**What you have to do**. Your answer should consist of the lines below that hold the word "ruler".

[Bounding box prediction data]

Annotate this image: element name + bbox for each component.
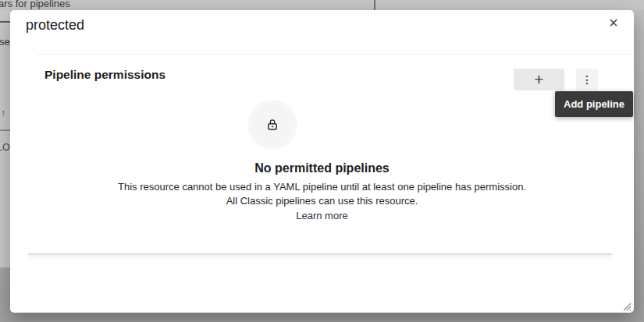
close-icon: ✕ [608,16,618,30]
background-text-fragment: se [0,36,10,48]
footer-divider [28,253,612,255]
learn-more-link[interactable]: Learn more [296,209,347,223]
plus-icon: + [534,71,543,87]
background-left-rail: se ↑ LO [0,10,10,267]
background-text-fragment: LO [0,142,10,153]
tooltip-label: Add pipeline [564,98,624,110]
empty-state-heading: No permitted pipelines [10,160,634,177]
empty-state-illustration [247,100,297,150]
pipeline-permissions-dialog: protected ✕ Pipeline permissions + ⋮ Add… [10,10,634,313]
background-column-divider [374,0,375,10]
background-arrow-fragment: ↑ [1,108,5,119]
screen: ars for pipelines se ↑ LO protected ✕ Pi… [0,0,644,322]
lock-icon [265,118,279,132]
background-divider-fragment [0,21,10,23]
add-pipeline-button[interactable]: + [514,69,564,90]
header-divider [37,54,634,55]
empty-state-description-line-1: This resource cannot be used in a YAML p… [10,180,634,194]
close-button[interactable]: ✕ [603,12,624,34]
background-text-fragment: ars for pipelines [0,0,70,9]
more-options-button[interactable]: ⋮ [576,69,598,90]
background-divider-fragment [0,129,10,131]
kebab-menu-icon: ⋮ [582,74,592,85]
add-pipeline-tooltip: Add pipeline [555,91,633,117]
section-heading: Pipeline permissions [44,67,165,83]
empty-state-description-line-2: All Classic pipelines can use this resou… [10,194,634,208]
empty-state-text: No permitted pipelines This resource can… [10,160,634,223]
resize-grip-icon [621,300,632,311]
resize-handle[interactable] [621,300,632,311]
background-top-bar: ars for pipelines [0,0,644,10]
dialog-title: protected [26,16,84,34]
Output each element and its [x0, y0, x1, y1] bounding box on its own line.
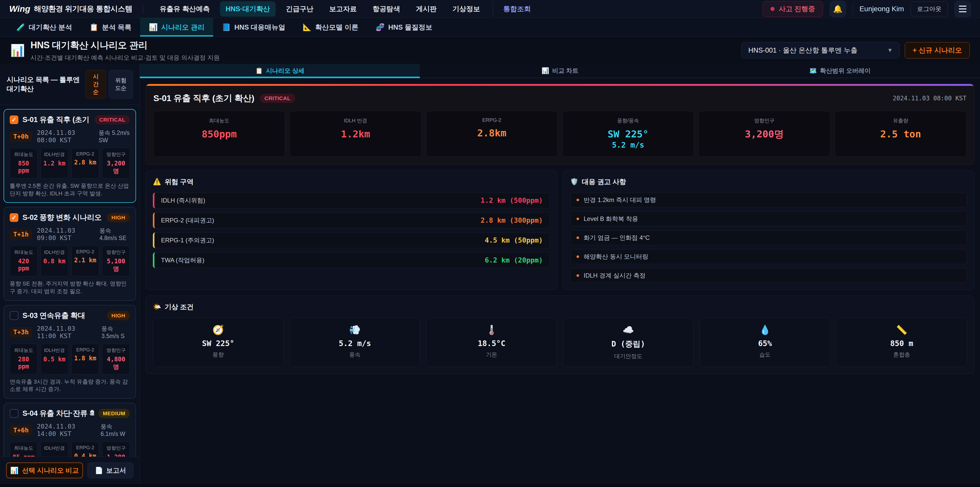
hazard-value: 4.5 km (50ppm)	[485, 236, 543, 244]
weather-card-humidity: 💧 65% 습도	[700, 318, 830, 367]
compass-icon: 🧭	[155, 324, 281, 335]
detail-content: S-01 유출 직후 (초기 확산) CRITICAL 2024.11.03 0…	[140, 78, 980, 484]
sidebar-footer: 📊 선택 시나리오 비교 📄 보고서	[0, 457, 140, 484]
stat-affected-population: 영향인구 4,800명	[102, 344, 130, 374]
page-title: HNS 대기확산 시나리오 관리	[30, 39, 220, 51]
stat-idlh-radius: IDLH반경 0.8 km	[41, 246, 68, 276]
subtab-scenario-management[interactable]: 📊 시나리오 관리	[140, 18, 213, 37]
brand: Wing 해양환경 위기대응 통합시스템	[9, 4, 132, 14]
hazard-value: 6.2 km (20ppm)	[485, 256, 543, 264]
weather-card-stability: ☁️ D (중립) 대기안정도	[563, 318, 694, 367]
severity-badge: CRITICAL	[95, 115, 130, 125]
stat-value: 3,200명	[104, 160, 128, 175]
recommendation-item: IDLH 경계 실시간 측정	[570, 268, 967, 283]
sidebar-title: 시나리오 목록 — 톨루엔 대기확산	[6, 75, 86, 93]
sort-by-time-button[interactable]: 시간순	[86, 70, 106, 99]
panel-title: 대응 권고 사항	[582, 177, 626, 187]
nav-item-rescue[interactable]: 긴급구난	[280, 1, 319, 17]
scenario-card-s01[interactable]: S-01 유출 직후 (초기 확산) CRITICAL T+0h 2024.11…	[3, 109, 136, 203]
stat-max-concentration: 최대농도 280 ppm	[10, 344, 38, 374]
hazard-recommendation-row: ⚠️ 위험 구역 IDLH (즉시위험) 1.2 km (500ppm) ERP…	[145, 170, 974, 290]
bottom-edge-bar	[0, 484, 980, 487]
stat-value: 280 ppm	[11, 356, 36, 370]
bell-icon: 🔔	[833, 4, 842, 13]
incident-status-label: 사고 진행중	[779, 4, 815, 14]
logout-button[interactable]: 로그아웃	[911, 2, 948, 16]
stat-label: ERPG-2	[73, 151, 97, 157]
subtab-dispersion-analysis[interactable]: 🧪 대기확산 분석	[8, 18, 81, 37]
hazard-zones-panel: ⚠️ 위험 구역 IDLH (즉시위험) 1.2 km (500ppm) ERP…	[145, 170, 557, 290]
incident-select[interactable]: HNS-001 · 울산 온산항 톨루엔 누출 ▼	[741, 42, 900, 59]
incident-select-value: HNS-001 · 울산 온산항 톨루엔 누출	[748, 46, 858, 55]
bar-chart-icon: 📊	[149, 23, 158, 31]
nav-item-board[interactable]: 게시판	[410, 1, 442, 17]
scenario-checkbox[interactable]	[10, 115, 18, 124]
subtab-label: 확산모델 이론	[315, 23, 359, 32]
detail-severity-badge: CRITICAL	[260, 94, 295, 103]
severity-badge: HIGH	[107, 311, 130, 320]
nav-item-oil-spill[interactable]: 유출유 확산예측	[154, 1, 215, 17]
recommendation-item: Level B 화학복 착용	[570, 211, 967, 226]
nav-separator	[853, 3, 853, 14]
document-icon: 📄	[95, 466, 103, 474]
new-scenario-button[interactable]: + 신규 시나리오	[905, 42, 970, 59]
stat-label: IDLH반경	[42, 249, 67, 255]
scenario-wind: 풍속 3.5m/s S	[101, 325, 130, 340]
subtab-analysis-list[interactable]: 📋 분석 목록	[81, 18, 140, 37]
bar-chart-icon: 📊	[10, 466, 18, 474]
subtab-label: 대기확산 분석	[29, 23, 72, 32]
scenario-checkbox[interactable]	[10, 311, 18, 320]
subtab-model-theory[interactable]: 📐 확산모델 이론	[294, 18, 367, 37]
stat-value: 2.8 km	[73, 159, 97, 166]
panel-title: 위험 구역	[165, 177, 193, 187]
subtab-label: 분석 목록	[102, 23, 131, 32]
nav-item-hns-dispersion[interactable]: HNS·대기확산	[220, 1, 275, 17]
nav-item-reports[interactable]: 보고자료	[324, 1, 363, 17]
severity-badge: HIGH	[107, 213, 130, 222]
hazard-value: 1.2 km (500ppm)	[480, 196, 543, 204]
nav-item-integrated-search[interactable]: 통합조회	[493, 1, 536, 17]
nav-item-aerial-search[interactable]: 항공탐색	[367, 1, 406, 17]
droplet-icon: 💧	[702, 324, 828, 335]
compare-scenarios-button[interactable]: 📊 선택 시나리오 비교	[6, 463, 83, 478]
weather-label: 기온	[428, 351, 555, 359]
tab-dispersion-overlay[interactable]: 🗺️ 확산범위 오버레이	[700, 64, 980, 78]
tab-comparison-chart[interactable]: 📊 비교 차트	[420, 64, 700, 78]
ruler-icon: 📏	[838, 324, 965, 335]
detail-stat-max-concentration: 최대농도 850ppm	[153, 111, 285, 157]
content-area: 시나리오 목록 — 톨루엔 대기확산 시간순 위험도순 S-01 유출 직후 (…	[0, 64, 980, 484]
cloud-icon: ☁️	[565, 324, 691, 335]
subtab-hns-manual[interactable]: 📘 HNS 대응매뉴얼	[213, 18, 294, 37]
main-panel: 📋 시나리오 상세 📊 비교 차트 🗺️ 확산범위 오버레이	[140, 64, 980, 484]
scenario-card-s03[interactable]: S-03 연속유출 확대 HIGH T+3h 2024.11.03 11:00 …	[3, 305, 136, 399]
notifications-button[interactable]: 🔔	[830, 1, 846, 17]
sort-by-risk-button[interactable]: 위험도순	[109, 70, 133, 99]
chevron-down-icon: ▼	[887, 47, 893, 54]
thermometer-icon: 🌡️	[428, 324, 555, 335]
module-subtabs: 🧪 대기확산 분석 📋 분석 목록 📊 시나리오 관리 📘 HNS 대응매뉴얼 …	[0, 18, 980, 37]
stat-value: 5,100명	[104, 258, 128, 273]
tab-scenario-detail[interactable]: 📋 시나리오 상세	[140, 64, 420, 78]
incident-dot-icon	[770, 7, 775, 11]
stat-value: 1.8 km	[73, 355, 97, 362]
scenario-card-s04[interactable]: S-04 유출 차단·잔류 확산 MEDIUM T+6h 2024.11.03 …	[3, 403, 136, 457]
test-tube-icon: 🧪	[16, 23, 25, 31]
stat-value: SW 225°	[565, 128, 692, 141]
warning-icon: ⚠️	[153, 178, 161, 186]
stat-value: 1.2km	[292, 128, 419, 141]
scenario-wind: 풍속 5.2m/s SW	[99, 129, 130, 144]
scenario-checkbox[interactable]	[10, 213, 18, 222]
report-label: 보고서	[106, 466, 126, 475]
hazard-label: ERPG-1 (주의권고)	[161, 236, 214, 244]
tab-label: 시나리오 상세	[266, 67, 304, 75]
hazard-value: 2.8 km (300ppm)	[480, 216, 543, 224]
report-button[interactable]: 📄 보고서	[88, 463, 134, 478]
scenario-description: 풍향 SE 전환. 주거지역 방향 확산 확대. 영향인구 증가. 대피 범위 …	[10, 280, 130, 295]
nav-item-weather[interactable]: 기상정보	[447, 1, 486, 17]
triangle-ruler-icon: 📐	[303, 23, 312, 31]
subtab-hns-substance-info[interactable]: 🧬 HNS 물질정보	[367, 18, 441, 37]
scenario-checkbox[interactable]	[10, 409, 18, 418]
time-offset-badge: T+3h	[10, 327, 32, 337]
hamburger-menu-button[interactable]	[955, 1, 971, 17]
scenario-card-s02[interactable]: S-02 풍향 변화 시나리오 HIGH T+1h 2024.11.03 09:…	[3, 207, 136, 300]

**Finished exercise**.
ruler-icon: 📏	[838, 324, 965, 335]
triangle-ruler-icon: 📐	[303, 23, 312, 31]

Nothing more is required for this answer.